--- Dataset records Enclosed Below ---

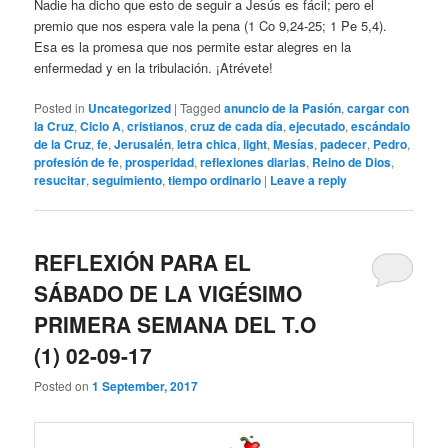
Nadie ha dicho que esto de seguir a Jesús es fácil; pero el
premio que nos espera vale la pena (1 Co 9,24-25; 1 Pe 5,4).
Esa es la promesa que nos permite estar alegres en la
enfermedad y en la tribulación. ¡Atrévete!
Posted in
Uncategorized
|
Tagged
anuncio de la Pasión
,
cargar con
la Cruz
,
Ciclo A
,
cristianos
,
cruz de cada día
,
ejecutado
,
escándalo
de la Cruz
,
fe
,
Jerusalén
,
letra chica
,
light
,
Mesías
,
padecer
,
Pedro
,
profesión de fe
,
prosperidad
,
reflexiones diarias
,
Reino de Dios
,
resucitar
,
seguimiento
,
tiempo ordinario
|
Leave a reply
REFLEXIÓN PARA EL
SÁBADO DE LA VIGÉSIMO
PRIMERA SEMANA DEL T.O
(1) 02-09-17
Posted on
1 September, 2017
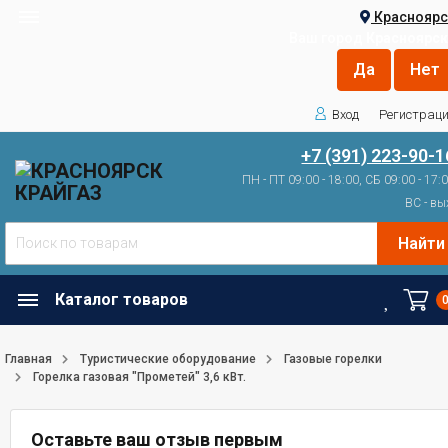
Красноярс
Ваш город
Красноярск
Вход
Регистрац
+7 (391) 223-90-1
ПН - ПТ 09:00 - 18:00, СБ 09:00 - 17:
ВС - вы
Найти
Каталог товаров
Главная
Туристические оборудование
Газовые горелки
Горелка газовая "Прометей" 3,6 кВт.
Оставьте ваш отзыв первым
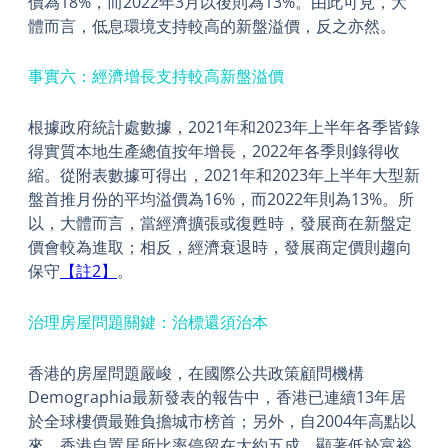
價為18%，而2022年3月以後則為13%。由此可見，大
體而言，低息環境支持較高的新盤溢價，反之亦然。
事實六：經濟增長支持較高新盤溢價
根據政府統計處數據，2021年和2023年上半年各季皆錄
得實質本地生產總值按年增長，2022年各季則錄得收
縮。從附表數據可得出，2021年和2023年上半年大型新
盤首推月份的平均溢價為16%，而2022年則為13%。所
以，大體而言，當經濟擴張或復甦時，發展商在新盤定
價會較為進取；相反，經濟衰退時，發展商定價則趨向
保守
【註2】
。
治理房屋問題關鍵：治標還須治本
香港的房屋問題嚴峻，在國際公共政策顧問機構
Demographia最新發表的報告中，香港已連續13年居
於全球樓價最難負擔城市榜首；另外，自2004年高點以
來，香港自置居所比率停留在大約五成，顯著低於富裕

--- End of Enclosed Dataset records ---
--- Dataset records Enclosed Below ---

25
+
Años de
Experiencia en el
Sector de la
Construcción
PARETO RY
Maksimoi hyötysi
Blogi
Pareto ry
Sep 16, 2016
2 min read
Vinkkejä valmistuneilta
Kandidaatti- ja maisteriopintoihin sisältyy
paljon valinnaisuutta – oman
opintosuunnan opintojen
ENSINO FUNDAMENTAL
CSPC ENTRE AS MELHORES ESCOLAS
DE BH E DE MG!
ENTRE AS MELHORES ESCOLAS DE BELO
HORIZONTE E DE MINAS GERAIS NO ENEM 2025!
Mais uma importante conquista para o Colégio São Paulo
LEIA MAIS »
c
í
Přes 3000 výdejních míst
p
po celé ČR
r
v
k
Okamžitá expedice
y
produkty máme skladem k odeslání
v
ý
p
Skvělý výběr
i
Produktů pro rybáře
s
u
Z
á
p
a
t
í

--- End of Enclosed Dataset records ---
--- Dataset records Enclosed Below ---

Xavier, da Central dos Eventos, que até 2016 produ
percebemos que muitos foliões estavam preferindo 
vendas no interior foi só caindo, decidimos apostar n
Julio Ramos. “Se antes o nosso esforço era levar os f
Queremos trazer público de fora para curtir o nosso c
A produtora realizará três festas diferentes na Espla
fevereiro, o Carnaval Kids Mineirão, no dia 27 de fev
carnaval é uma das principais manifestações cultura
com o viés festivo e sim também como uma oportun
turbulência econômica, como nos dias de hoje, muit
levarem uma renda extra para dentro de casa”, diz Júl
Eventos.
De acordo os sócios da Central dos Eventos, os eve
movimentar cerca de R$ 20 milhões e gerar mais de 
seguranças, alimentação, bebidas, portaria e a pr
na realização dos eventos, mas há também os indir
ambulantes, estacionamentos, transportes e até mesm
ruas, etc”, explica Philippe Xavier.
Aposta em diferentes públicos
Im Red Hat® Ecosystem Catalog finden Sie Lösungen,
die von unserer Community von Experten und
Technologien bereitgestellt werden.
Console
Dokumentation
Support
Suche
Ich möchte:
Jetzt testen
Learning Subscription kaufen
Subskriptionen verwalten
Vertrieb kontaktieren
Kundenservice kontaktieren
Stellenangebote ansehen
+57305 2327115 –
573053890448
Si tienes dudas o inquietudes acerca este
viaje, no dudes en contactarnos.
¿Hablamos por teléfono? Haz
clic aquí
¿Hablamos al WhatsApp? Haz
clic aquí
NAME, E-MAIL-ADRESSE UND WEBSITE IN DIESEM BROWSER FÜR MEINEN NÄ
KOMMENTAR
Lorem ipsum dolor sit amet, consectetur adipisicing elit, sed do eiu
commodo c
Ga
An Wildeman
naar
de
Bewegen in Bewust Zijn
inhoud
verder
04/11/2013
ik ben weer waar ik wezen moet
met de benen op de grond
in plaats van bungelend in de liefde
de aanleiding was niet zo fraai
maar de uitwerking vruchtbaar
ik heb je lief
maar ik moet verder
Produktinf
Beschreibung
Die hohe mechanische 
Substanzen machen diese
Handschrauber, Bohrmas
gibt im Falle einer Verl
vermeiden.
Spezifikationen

--- End of Enclosed Dataset records ---

What are the lines above, starting at the one with "Demographia最新發表的報告中，香港已連續13年居" and ending at the one with "來，香港自置居所比率停留在大約五成，顯著低於富裕"? Give them again exactly, and only them.

### Exercise solution
Demographia最新發表的報告中，香港已連續13年居
於全球樓價最難負擔城市榜首；另外，自2004年高點以
來，香港自置居所比率停留在大約五成，顯著低於富裕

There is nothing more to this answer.